- [TASK DESCRIPTION] Print the data once more, exactly as supplied.
[[ RECORDS open ]]
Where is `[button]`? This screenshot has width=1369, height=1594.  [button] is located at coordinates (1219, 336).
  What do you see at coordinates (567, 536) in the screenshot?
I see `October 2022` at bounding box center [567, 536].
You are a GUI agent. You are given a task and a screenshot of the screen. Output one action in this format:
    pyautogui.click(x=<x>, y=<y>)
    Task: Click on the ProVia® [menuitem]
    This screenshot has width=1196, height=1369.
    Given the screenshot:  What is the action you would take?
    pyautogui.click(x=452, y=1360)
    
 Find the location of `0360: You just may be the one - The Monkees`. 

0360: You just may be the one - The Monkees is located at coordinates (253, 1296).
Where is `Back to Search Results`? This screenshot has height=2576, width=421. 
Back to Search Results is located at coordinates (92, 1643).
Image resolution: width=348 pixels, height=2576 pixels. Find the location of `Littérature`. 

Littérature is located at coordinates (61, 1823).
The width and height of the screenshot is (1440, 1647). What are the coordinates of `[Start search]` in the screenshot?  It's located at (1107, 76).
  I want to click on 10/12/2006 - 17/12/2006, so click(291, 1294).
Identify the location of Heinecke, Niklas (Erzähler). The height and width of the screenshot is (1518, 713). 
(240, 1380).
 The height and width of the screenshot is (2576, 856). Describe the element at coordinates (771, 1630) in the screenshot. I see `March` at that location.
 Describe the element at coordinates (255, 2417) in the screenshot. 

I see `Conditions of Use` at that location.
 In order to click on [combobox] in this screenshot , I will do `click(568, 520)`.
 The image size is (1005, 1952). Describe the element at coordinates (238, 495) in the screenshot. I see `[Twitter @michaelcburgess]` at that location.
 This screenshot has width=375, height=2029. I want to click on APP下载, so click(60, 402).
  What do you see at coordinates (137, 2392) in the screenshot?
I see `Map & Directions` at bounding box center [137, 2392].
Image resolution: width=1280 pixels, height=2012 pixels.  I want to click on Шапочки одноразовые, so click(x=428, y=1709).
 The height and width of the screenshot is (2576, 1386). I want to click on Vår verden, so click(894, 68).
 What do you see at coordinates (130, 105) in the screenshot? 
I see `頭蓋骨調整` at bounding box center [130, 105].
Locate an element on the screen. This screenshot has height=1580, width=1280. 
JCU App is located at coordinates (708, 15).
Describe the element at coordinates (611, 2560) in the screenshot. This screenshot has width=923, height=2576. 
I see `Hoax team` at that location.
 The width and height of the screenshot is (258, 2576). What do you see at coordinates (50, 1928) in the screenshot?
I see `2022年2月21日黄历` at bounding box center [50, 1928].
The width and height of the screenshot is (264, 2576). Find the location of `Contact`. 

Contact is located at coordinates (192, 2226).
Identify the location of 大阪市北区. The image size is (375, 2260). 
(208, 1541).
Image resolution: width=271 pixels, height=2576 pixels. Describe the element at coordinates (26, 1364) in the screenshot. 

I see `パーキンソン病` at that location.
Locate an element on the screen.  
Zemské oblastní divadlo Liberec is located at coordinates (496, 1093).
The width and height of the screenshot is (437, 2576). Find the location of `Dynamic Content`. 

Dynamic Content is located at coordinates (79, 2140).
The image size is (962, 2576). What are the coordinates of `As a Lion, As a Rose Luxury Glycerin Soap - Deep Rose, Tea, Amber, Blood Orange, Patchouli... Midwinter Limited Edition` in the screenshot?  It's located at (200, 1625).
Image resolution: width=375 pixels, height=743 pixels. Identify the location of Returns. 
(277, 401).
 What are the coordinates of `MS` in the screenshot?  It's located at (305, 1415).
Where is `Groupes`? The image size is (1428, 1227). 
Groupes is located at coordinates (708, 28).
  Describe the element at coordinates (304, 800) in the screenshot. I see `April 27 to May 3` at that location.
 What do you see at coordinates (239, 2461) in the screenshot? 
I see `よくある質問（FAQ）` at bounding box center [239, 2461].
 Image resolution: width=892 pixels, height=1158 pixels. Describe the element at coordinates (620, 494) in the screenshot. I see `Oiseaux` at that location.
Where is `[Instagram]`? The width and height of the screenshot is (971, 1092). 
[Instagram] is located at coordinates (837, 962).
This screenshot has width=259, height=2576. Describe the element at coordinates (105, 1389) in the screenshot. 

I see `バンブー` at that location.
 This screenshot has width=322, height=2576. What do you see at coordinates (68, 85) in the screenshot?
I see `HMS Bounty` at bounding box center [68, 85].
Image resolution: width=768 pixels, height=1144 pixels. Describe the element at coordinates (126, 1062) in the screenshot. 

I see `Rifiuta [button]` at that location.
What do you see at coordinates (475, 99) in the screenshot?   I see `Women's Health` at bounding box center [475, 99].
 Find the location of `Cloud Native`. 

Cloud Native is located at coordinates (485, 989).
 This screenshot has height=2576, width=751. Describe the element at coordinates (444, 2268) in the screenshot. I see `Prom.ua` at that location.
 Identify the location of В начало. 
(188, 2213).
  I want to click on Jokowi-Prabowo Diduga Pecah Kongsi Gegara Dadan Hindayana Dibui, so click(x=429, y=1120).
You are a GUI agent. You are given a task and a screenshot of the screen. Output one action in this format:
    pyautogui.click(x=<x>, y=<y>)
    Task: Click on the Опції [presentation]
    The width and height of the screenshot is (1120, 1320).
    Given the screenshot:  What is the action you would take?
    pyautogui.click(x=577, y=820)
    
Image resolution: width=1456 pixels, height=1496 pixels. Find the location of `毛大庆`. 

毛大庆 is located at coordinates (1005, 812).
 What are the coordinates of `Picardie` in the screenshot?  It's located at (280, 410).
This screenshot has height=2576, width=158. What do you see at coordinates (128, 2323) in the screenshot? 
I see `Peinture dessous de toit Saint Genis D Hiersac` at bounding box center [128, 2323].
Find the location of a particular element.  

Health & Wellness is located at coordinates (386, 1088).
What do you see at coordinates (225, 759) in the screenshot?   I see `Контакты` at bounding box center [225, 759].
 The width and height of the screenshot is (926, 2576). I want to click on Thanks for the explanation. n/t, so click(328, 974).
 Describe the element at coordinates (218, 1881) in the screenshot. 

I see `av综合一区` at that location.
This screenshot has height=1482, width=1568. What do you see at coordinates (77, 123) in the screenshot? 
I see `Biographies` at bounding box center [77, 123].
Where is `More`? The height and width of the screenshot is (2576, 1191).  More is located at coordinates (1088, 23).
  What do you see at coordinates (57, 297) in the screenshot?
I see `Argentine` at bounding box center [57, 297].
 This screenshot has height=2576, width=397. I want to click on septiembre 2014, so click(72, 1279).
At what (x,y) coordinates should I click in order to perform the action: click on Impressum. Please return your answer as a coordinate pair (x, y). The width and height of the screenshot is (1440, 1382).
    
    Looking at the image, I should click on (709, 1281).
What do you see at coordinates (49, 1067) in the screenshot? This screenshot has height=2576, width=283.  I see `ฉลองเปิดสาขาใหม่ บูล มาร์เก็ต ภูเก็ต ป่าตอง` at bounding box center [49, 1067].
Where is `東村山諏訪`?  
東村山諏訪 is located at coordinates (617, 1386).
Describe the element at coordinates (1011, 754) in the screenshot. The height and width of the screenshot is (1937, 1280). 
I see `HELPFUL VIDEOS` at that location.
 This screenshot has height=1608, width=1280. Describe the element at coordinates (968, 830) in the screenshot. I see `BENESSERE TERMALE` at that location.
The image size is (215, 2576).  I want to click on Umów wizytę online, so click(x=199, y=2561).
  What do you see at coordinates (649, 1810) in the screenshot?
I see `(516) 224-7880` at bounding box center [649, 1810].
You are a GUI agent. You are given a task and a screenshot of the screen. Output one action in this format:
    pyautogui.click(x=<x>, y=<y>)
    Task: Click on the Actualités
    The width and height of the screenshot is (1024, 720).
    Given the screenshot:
[[ RECORDS closed ]]
- [WRITTEN SOLUTION]
Where is `[button]`? This screenshot has width=1369, height=1594.  [button] is located at coordinates (1219, 336).
  What do you see at coordinates (567, 536) in the screenshot?
I see `October 2022` at bounding box center [567, 536].
You are a GUI agent. You are given a task and a screenshot of the screen. Output one action in this format:
    pyautogui.click(x=<x>, y=<y>)
    Task: Click on the ProVia® [menuitem]
    This screenshot has width=1196, height=1369.
    Given the screenshot:  What is the action you would take?
    pyautogui.click(x=452, y=1360)
    
 Find the location of `0360: You just may be the one - The Monkees`. 

0360: You just may be the one - The Monkees is located at coordinates (253, 1296).
Where is `Back to Search Results`? This screenshot has height=2576, width=421. 
Back to Search Results is located at coordinates (92, 1643).
Image resolution: width=348 pixels, height=2576 pixels. Find the location of `Littérature`. 

Littérature is located at coordinates (61, 1823).
The width and height of the screenshot is (1440, 1647). What are the coordinates of `[Start search]` in the screenshot?  It's located at (1107, 76).
  I want to click on 10/12/2006 - 17/12/2006, so click(291, 1294).
Identify the location of Heinecke, Niklas (Erzähler). The height and width of the screenshot is (1518, 713). 
(240, 1380).
 The height and width of the screenshot is (2576, 856). Describe the element at coordinates (771, 1630) in the screenshot. I see `March` at that location.
 Describe the element at coordinates (255, 2417) in the screenshot. 

I see `Conditions of Use` at that location.
 In order to click on [combobox] in this screenshot , I will do `click(568, 520)`.
 The image size is (1005, 1952). Describe the element at coordinates (238, 495) in the screenshot. I see `[Twitter @michaelcburgess]` at that location.
 This screenshot has width=375, height=2029. I want to click on APP下载, so click(60, 402).
  What do you see at coordinates (137, 2392) in the screenshot?
I see `Map & Directions` at bounding box center [137, 2392].
Image resolution: width=1280 pixels, height=2012 pixels.  I want to click on Шапочки одноразовые, so click(x=428, y=1709).
 The height and width of the screenshot is (2576, 1386). I want to click on Vår verden, so click(894, 68).
 What do you see at coordinates (130, 105) in the screenshot? 
I see `頭蓋骨調整` at bounding box center [130, 105].
Locate an element on the screen. This screenshot has height=1580, width=1280. 
JCU App is located at coordinates (708, 15).
Describe the element at coordinates (611, 2560) in the screenshot. This screenshot has width=923, height=2576. 
I see `Hoax team` at that location.
 The width and height of the screenshot is (258, 2576). What do you see at coordinates (50, 1928) in the screenshot?
I see `2022年2月21日黄历` at bounding box center [50, 1928].
The width and height of the screenshot is (264, 2576). Find the location of `Contact`. 

Contact is located at coordinates (192, 2226).
Identify the location of 大阪市北区. The image size is (375, 2260). 
(208, 1541).
Image resolution: width=271 pixels, height=2576 pixels. Describe the element at coordinates (26, 1364) in the screenshot. 

I see `パーキンソン病` at that location.
Locate an element on the screen.  
Zemské oblastní divadlo Liberec is located at coordinates (496, 1093).
The width and height of the screenshot is (437, 2576). Find the location of `Dynamic Content`. 

Dynamic Content is located at coordinates (79, 2140).
The image size is (962, 2576). What are the coordinates of `As a Lion, As a Rose Luxury Glycerin Soap - Deep Rose, Tea, Amber, Blood Orange, Patchouli... Midwinter Limited Edition` in the screenshot?  It's located at (200, 1625).
Image resolution: width=375 pixels, height=743 pixels. Identify the location of Returns. 
(277, 401).
 What are the coordinates of `MS` in the screenshot?  It's located at (305, 1415).
Where is `Groupes`? The image size is (1428, 1227). 
Groupes is located at coordinates (708, 28).
  Describe the element at coordinates (304, 800) in the screenshot. I see `April 27 to May 3` at that location.
 What do you see at coordinates (239, 2461) in the screenshot? 
I see `よくある質問（FAQ）` at bounding box center [239, 2461].
 Image resolution: width=892 pixels, height=1158 pixels. Describe the element at coordinates (620, 494) in the screenshot. I see `Oiseaux` at that location.
Where is `[Instagram]`? The width and height of the screenshot is (971, 1092). 
[Instagram] is located at coordinates (837, 962).
This screenshot has width=259, height=2576. Describe the element at coordinates (105, 1389) in the screenshot. 

I see `バンブー` at that location.
 This screenshot has width=322, height=2576. What do you see at coordinates (68, 85) in the screenshot?
I see `HMS Bounty` at bounding box center [68, 85].
Image resolution: width=768 pixels, height=1144 pixels. Describe the element at coordinates (126, 1062) in the screenshot. 

I see `Rifiuta [button]` at that location.
What do you see at coordinates (475, 99) in the screenshot?   I see `Women's Health` at bounding box center [475, 99].
 Find the location of `Cloud Native`. 

Cloud Native is located at coordinates (485, 989).
 This screenshot has height=2576, width=751. Describe the element at coordinates (444, 2268) in the screenshot. I see `Prom.ua` at that location.
 Identify the location of В начало. 
(188, 2213).
  I want to click on Jokowi-Prabowo Diduga Pecah Kongsi Gegara Dadan Hindayana Dibui, so click(x=429, y=1120).
You are a GUI agent. You are given a task and a screenshot of the screen. Output one action in this format:
    pyautogui.click(x=<x>, y=<y>)
    Task: Click on the Опції [presentation]
    The width and height of the screenshot is (1120, 1320).
    Given the screenshot:  What is the action you would take?
    pyautogui.click(x=577, y=820)
    
Image resolution: width=1456 pixels, height=1496 pixels. Find the location of `毛大庆`. 

毛大庆 is located at coordinates (1005, 812).
 What are the coordinates of `Picardie` in the screenshot?  It's located at (280, 410).
This screenshot has height=2576, width=158. What do you see at coordinates (128, 2323) in the screenshot? 
I see `Peinture dessous de toit Saint Genis D Hiersac` at bounding box center [128, 2323].
Find the location of a particular element.  

Health & Wellness is located at coordinates (386, 1088).
What do you see at coordinates (225, 759) in the screenshot?   I see `Контакты` at bounding box center [225, 759].
 The width and height of the screenshot is (926, 2576). I want to click on Thanks for the explanation. n/t, so click(328, 974).
 Describe the element at coordinates (218, 1881) in the screenshot. 

I see `av综合一区` at that location.
This screenshot has height=1482, width=1568. What do you see at coordinates (77, 123) in the screenshot? 
I see `Biographies` at bounding box center [77, 123].
Where is `More`? The height and width of the screenshot is (2576, 1191).  More is located at coordinates (1088, 23).
  What do you see at coordinates (57, 297) in the screenshot?
I see `Argentine` at bounding box center [57, 297].
 This screenshot has height=2576, width=397. I want to click on septiembre 2014, so click(72, 1279).
At what (x,y) coordinates should I click in order to perform the action: click on Impressum. Please return your answer as a coordinate pair (x, y). The width and height of the screenshot is (1440, 1382).
    
    Looking at the image, I should click on (709, 1281).
What do you see at coordinates (49, 1067) in the screenshot? This screenshot has height=2576, width=283.  I see `ฉลองเปิดสาขาใหม่ บูล มาร์เก็ต ภูเก็ต ป่าตอง` at bounding box center [49, 1067].
Where is `東村山諏訪`?  
東村山諏訪 is located at coordinates (617, 1386).
Describe the element at coordinates (1011, 754) in the screenshot. The height and width of the screenshot is (1937, 1280). 
I see `HELPFUL VIDEOS` at that location.
 This screenshot has height=1608, width=1280. Describe the element at coordinates (968, 830) in the screenshot. I see `BENESSERE TERMALE` at that location.
The image size is (215, 2576).  I want to click on Umów wizytę online, so click(x=199, y=2561).
  What do you see at coordinates (649, 1810) in the screenshot?
I see `(516) 224-7880` at bounding box center [649, 1810].
You are a GUI agent. You are given a task and a screenshot of the screen. Output one action in this format:
    pyautogui.click(x=<x>, y=<y>)
    Task: Click on the Actualités
    The width and height of the screenshot is (1024, 720).
    Given the screenshot:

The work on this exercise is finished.